Much like the nightmares plagues that haunt these characters, there is a sorrow throughout The Harbinger that is hard to shake, that feeling of sadness, and inevitable doom that is conjured in all matter of nightmare that pulls you down into the pit of a subconscious beast, is projected with palpable, bone shuddering eeriness.

Mitton’s deft handle on the films’ numerous dreamscapes in which the real and the surreal converge to make for manna from horror heaven, are masterful in their staging, the fine editing by Mitton, and the cinematography by Ludovica Isidori (Santuary) who especially captures those moments of pitch-black nothingness as if presenting a nihilistic-drenched abyss.
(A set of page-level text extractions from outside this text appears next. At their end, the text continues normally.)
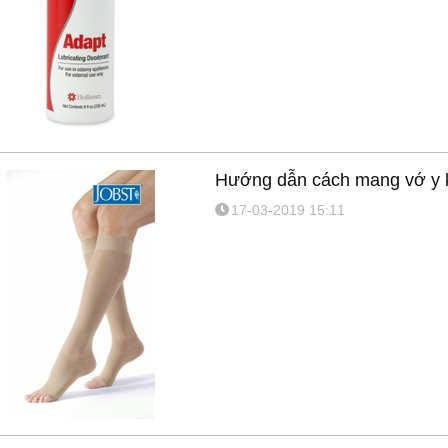
Hướng dẫn cách mang vớ y 
17-03-2019 15:11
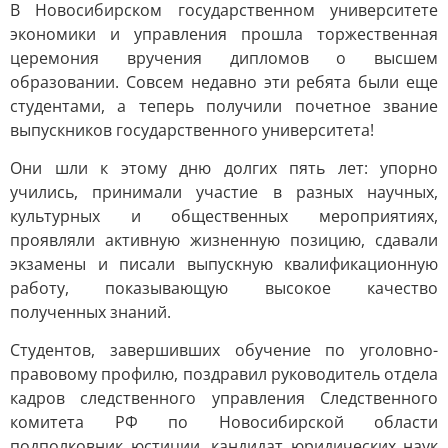
В Новосибирском государственном университете
экономики и управления прошла торжественная
церемония вручения дипломов о высшем
образовании. Совсем недавно эти ребята были еще
студентами, а теперь получили почетное звание
выпускников государственного университета!
Они шли к этому дню долгих пять лет: упорно
учились, принимали участие в разных научных,
культурных и общественных мероприятиях,
проявляли активную жизненную позицию, сдавали
экзамены и писали выпускную квалификационную
работу, показывающую высокое качество
полученных знаний.
Студентов, завершивших обучение по уголовно-
правовому профилю, поздравил руководитель отдела
кадров следственного управления Следственного
комитета РФ по Новосибирской области
подполковник юстиции, кандидат юридических наук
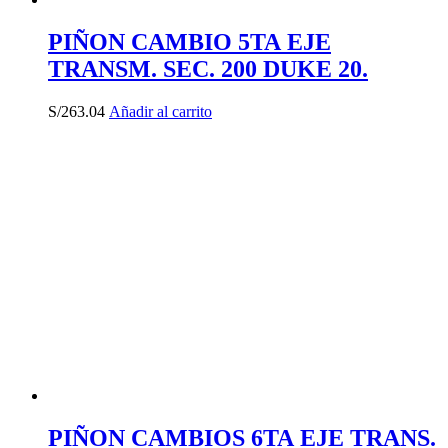
PIÑON CAMBIO 5TA EJE
TRANSM. SEC. 200 DUKE 20.
S/
263.04
Añadir al carrito
PIÑON CAMBIOS 6TA EJE TRANS.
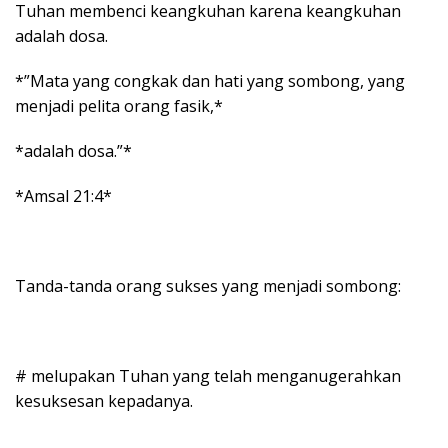
Tuhan membenci keangkuhan karena keangkuhan
adalah dosa.
*”Mata yang congkak dan hati yang sombong, yang
menjadi pelita orang fasik,*
*adalah dosa.”*
*Amsal 21:4*
Tanda-tanda orang sukses yang menjadi sombong:
# melupakan Tuhan yang telah menganugerahkan
kesuksesan kepadanya.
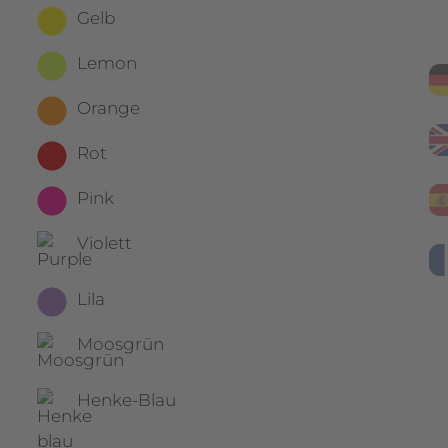
Gelb
Lemon
Orange
Rot
Pink
Violett
Lila
Moosgrün
Henke-Blau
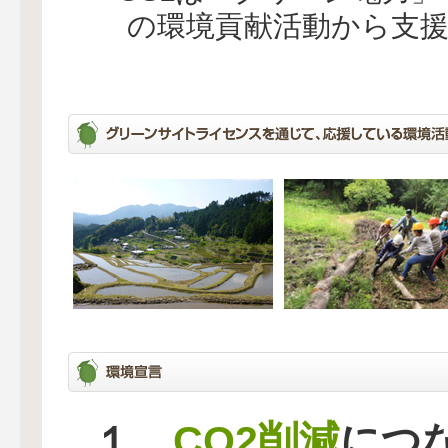
の環境貢献活動から支
CO2削減
１、
につ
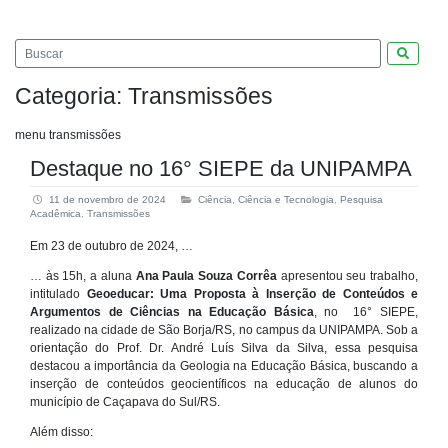
Pesquis
Categoria:
Transmissões
menu transmissões
Destaque no 16° SIEPE da UNIPAMPA
11 de novembro de 2024
Ciência
,
Ciência e Tecnologia
,
Pesquisa
Acadêmica
,
Transmissões
Em 23 de outubro de 2024, …
… às 15h, a aluna
Ana Paula Souza Corrêa
apresentou seu trabalho,
intitulado
Geoeducar: Uma Proposta à Inserção de Conteúdos e
Argumentos de Ciências na Educação Básica
, no 16° SIEPE,
realizado na cidade de São Borja/RS, no campus da UNIPAMPA. Sob a
orientação do Prof. Dr. André Luís Silva da Silva, essa pesquisa
destacou a importância da Geologia na Educação Básica, buscando a
inserção de conteúdos geocientíficos na educação de alunos do
município de Caçapava do Sul/RS.
Além disso:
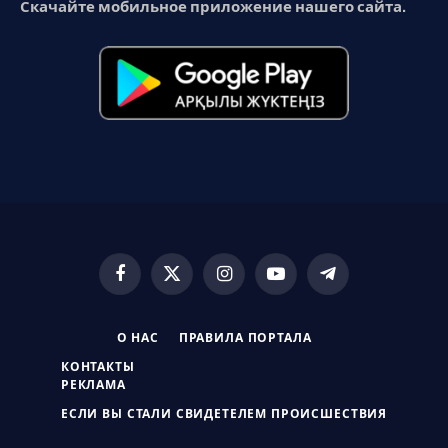
Скачайте мобильное приложение нашего сайта.
Facebook
X
Instagram
YouTube
Telegram
(Twitter)
О НАС
ПРАВИЛА ПОРТАЛА
КОНТАКТЫ
РЕКЛАМА
ЕСЛИ ВЫ СТАЛИ СВИДЕТЕЛЕМ ПРОИСШЕСТВИЯ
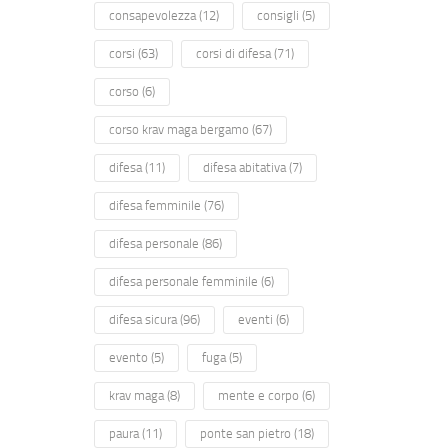
consapevolezza
(12)
consigli
(5)
corsi
(63)
corsi di difesa
(71)
corso
(6)
corso krav maga bergamo
(67)
difesa
(11)
difesa abitativa
(7)
difesa femminile
(76)
difesa personale
(86)
difesa personale femminile
(6)
difesa sicura
(96)
eventi
(6)
evento
(5)
fuga
(5)
krav maga
(8)
mente e corpo
(6)
paura
(11)
ponte san pietro
(18)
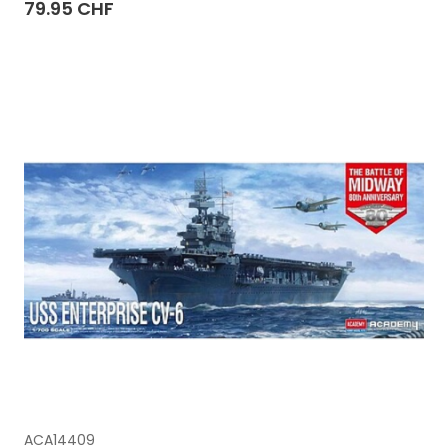
79.95 CHF
ACA14409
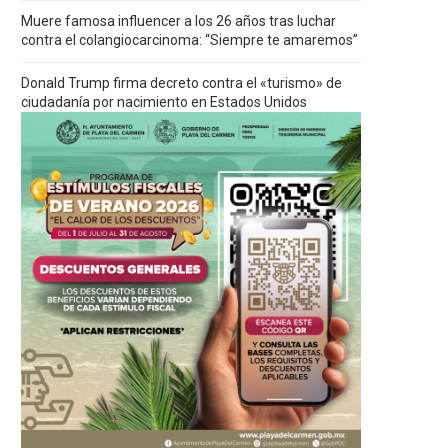
Muere famosa influencer a los 26 años tras luchar
contra el colangiocarcinoma: “Siempre te amaremos”
Donald Trump firma decreto contra el «turismo» de
ciudadanía por nacimiento en Estados Unidos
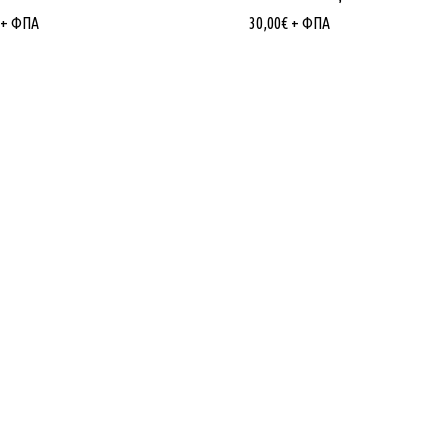
+ ΦΠΑ
30,00
€
+ ΦΠΑ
Performances from Beans and Davis are strong, portraying the fear and paranoia of not only a real world that has collapsed under the weight of an insidious epidemic, but also a demonic presence that feasts on the dread and sorrow found in the dark recesses of us all.

Mitton successfully taps into the psychological and even spiritual ramifications of the Covid-nightmare through a horror parable about the demons that plague us from within. Gripping and terrifying, The Harbinger is a film of its time, yet its themes and the execution of those themes will haunt for some time.